Dans les faits, les banques peuvent continuer à domicilier des factures d’importation intégrant le fret, à condition que les opérations restent adossées aux instruments de contrôle existants, à savoir le Programme prévisionnel d’importation pour les besoins propres et les documents préalables pour les opérations de revente.
Applicable jusqu’au 30 juin 2026, la prorogation impose aux banques la transmission au ministère d’un état consolidé des montants de fret domiciliés au cours du premier semestre.
Une prorogation, mais pas un chèque en blanc
Cette prorogation s’inscrit dans la continuité des assouplissements décidés à l’automne 2025, lorsque l’administration cherchait avant tout à éviter l’engorgement des opérations d’importation.
L’objectif était alors résolument opérationnel, celui de débloquer des dossiers en souffrance, de réduire les délais et d’éviter que le fret — souvent facturé séparément — ne devienne un point de rupture dans un contexte logistique tendu.
La prorogation annoncée début janvier introduit toutefois une inflexion discrète mais significative. L’autorisation est maintenue, mais elle est désormais explicitement encadrée par les instruments de contrôle existants. En d’autres termes, l’administration évite une rupture brutale tout en réaffirmant progressivement les règles du jeu.
Pourquoi le fret attire l’attention, et pas la marchandise
Si la note insiste peu sur la valeur des marchandises importées, elle met en revanche un accent particulier sur le reporting du fret. Ce choix est révélateur des priorités actuelles des autorités.
La valeur des marchandises est déjà largement captée par l’appareil administratif à travers les factures commerciales, les déclarations douanières, les PPI et les statistiques du commerce extérieur. Elle constitue une donnée familière, intégrée dans des circuits de contrôle éprouvés.
Le fret, en revanche, demeure une zone grise. Majoritairement payé en devises à des prestataires étrangers et peu créateur de valeur locale, il est structurellement plus difficile à évaluer et à comparer. Du point de vue des réserves de change, le fret constitue une sortie de devises quasi pure, sans contrepartie directe en termes de production ou d’investissement.

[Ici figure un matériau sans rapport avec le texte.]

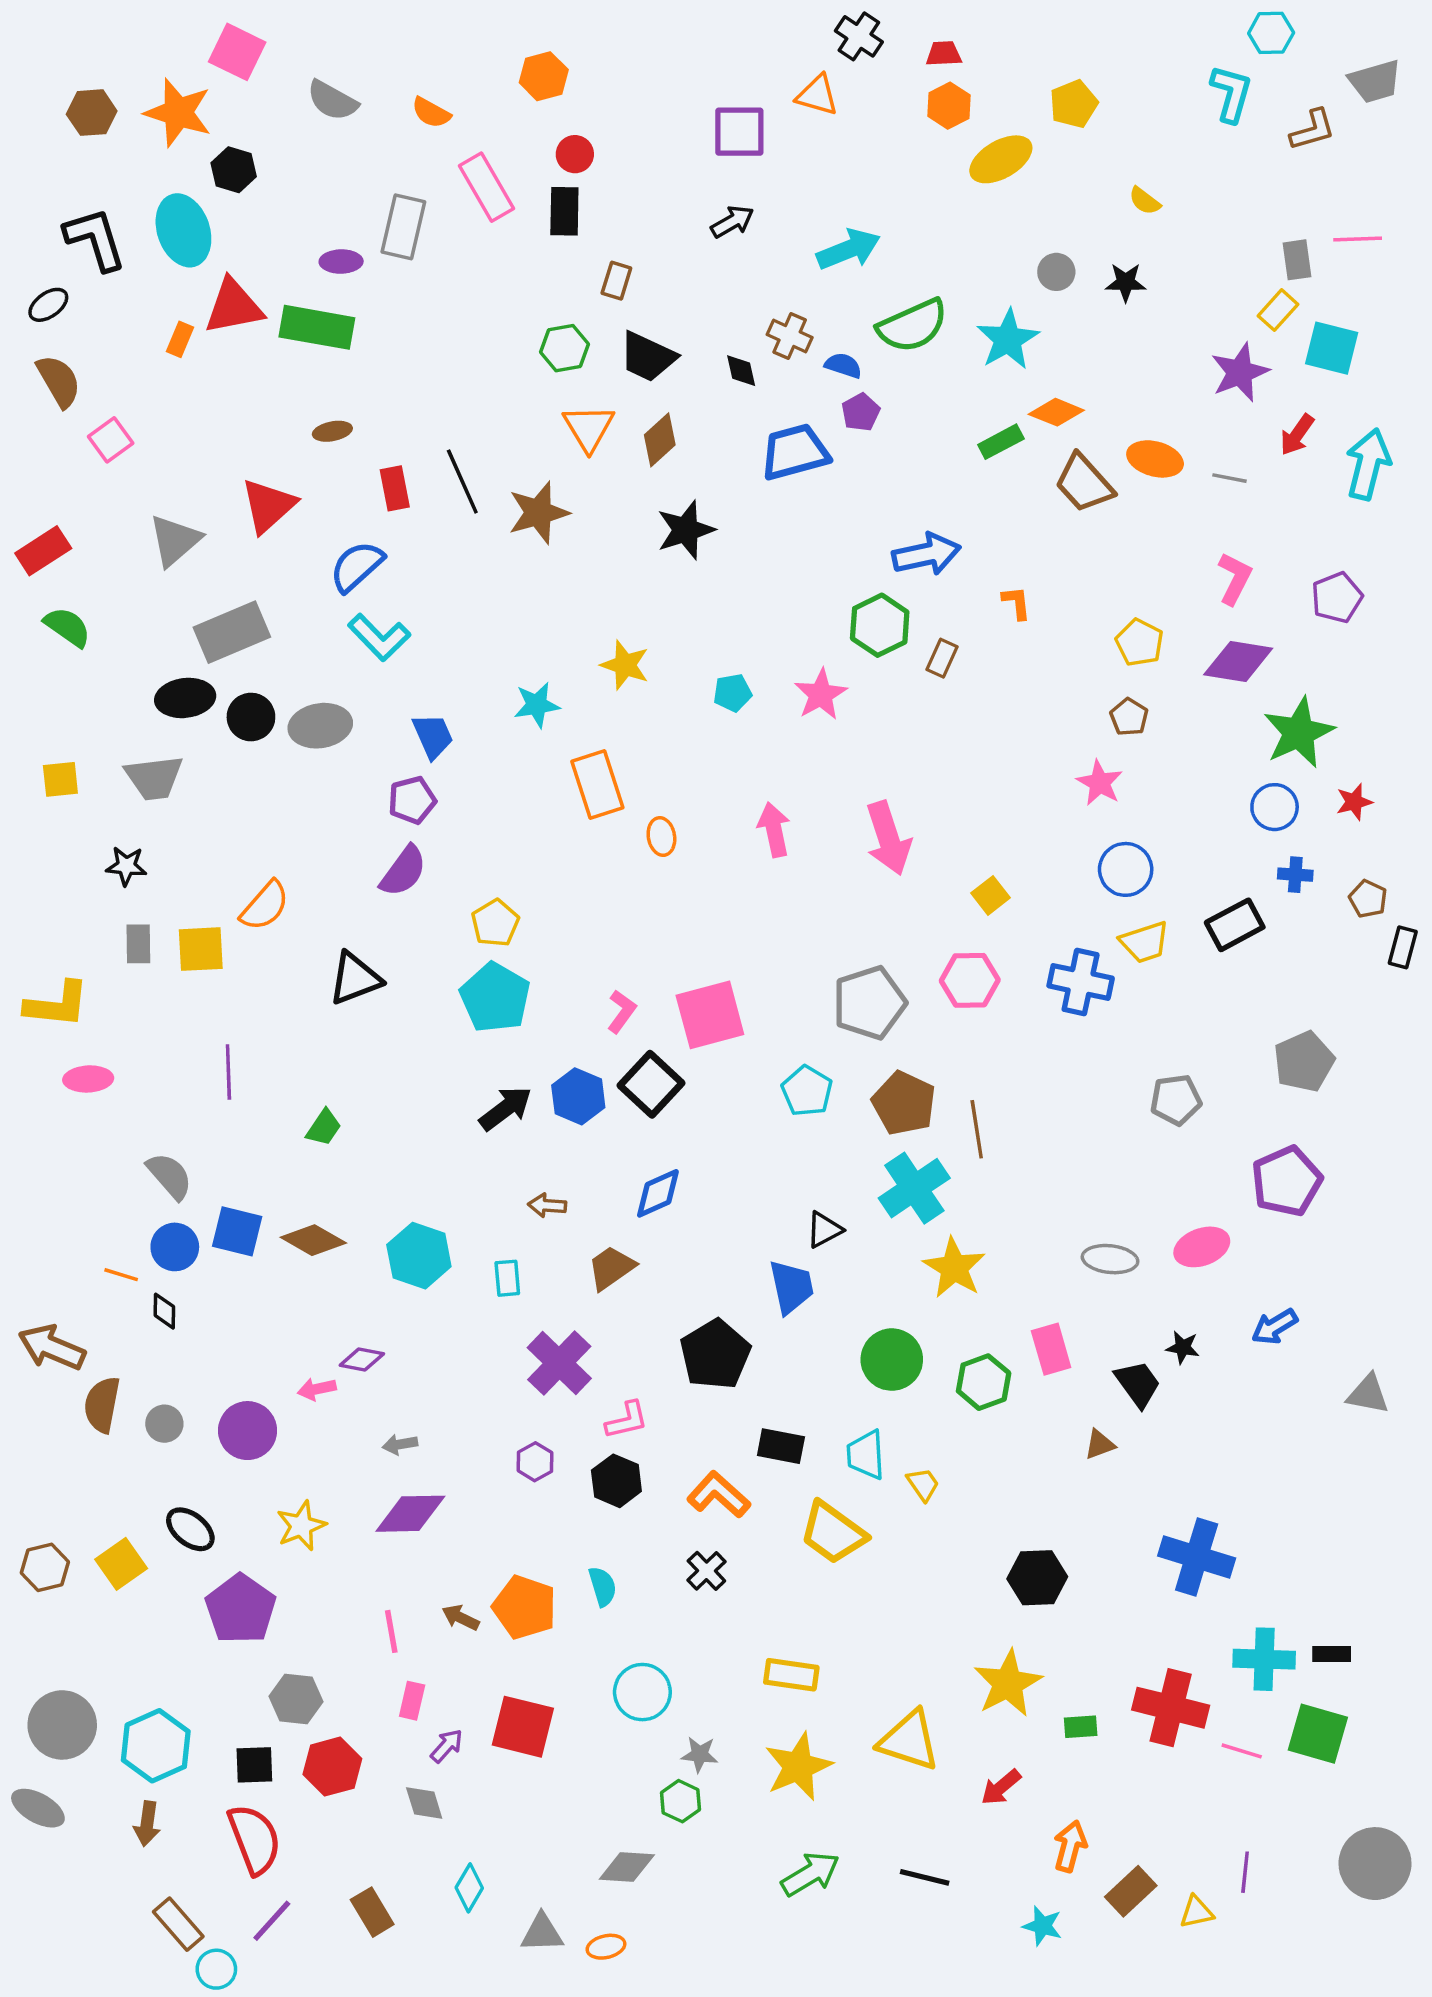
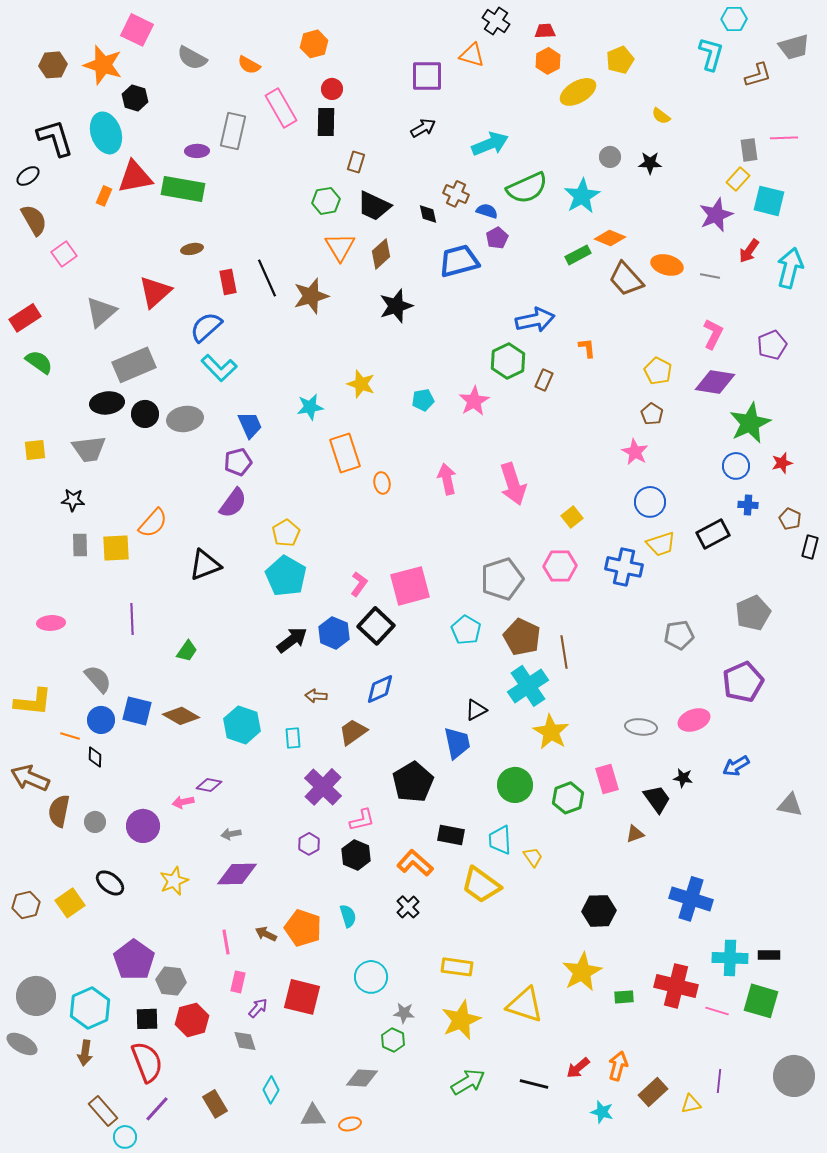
yellow L-shape: (57, 1005) -> (33, 702), moved
purple pentagon: (241, 1609) -> (134, 960), moved
red arrow: (1001, 1787) -> (578, 1068), moved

Sa volatilité — liée aux routes maritimes, aux saisons et aux tensions géopolitiques — en fait une variable d’ajustement commode dans de nombreux montages d’importation, là où le prix des biens eux-mêmes est plus étroitement encadré.
Constituer une base de données
C’est précisément ce qui fait du fret un point d’attention pour l’administration. En demandant aux banques un état consolidé des montants de fret domiciliés, l’État ne cherche pas nécessairement à bloquer les opérations, mais à constituer une base de données permettant d’analyser les ratios fret/valeur importée, de comparer les pratiques entre secteurs et d’identifier d’éventuelles anomalies structurelles.
Le rôle assigné aux banques est, à cet égard, révélateur de la méthode retenue. Elles ne sont pas appelées à juger la pertinence économique du fret facturé, mais à collecter, centraliser et transmettre l’information. Une régulation par la donnée plutôt que par l’interdiction.
Pour les opérateurs économiques, la prorogation jusqu’à juin 2026 apporte une visibilité bienvenue. Elle réduit le risque d’un durcissement soudain qui aurait pu perturber les chaînes d’approvisionnement. Pour l’administration, le fret est désormais traité comme un indicateur stratégique. Tant qu’elle mesure, elle apprend — et se réserve la possibilité d’agir.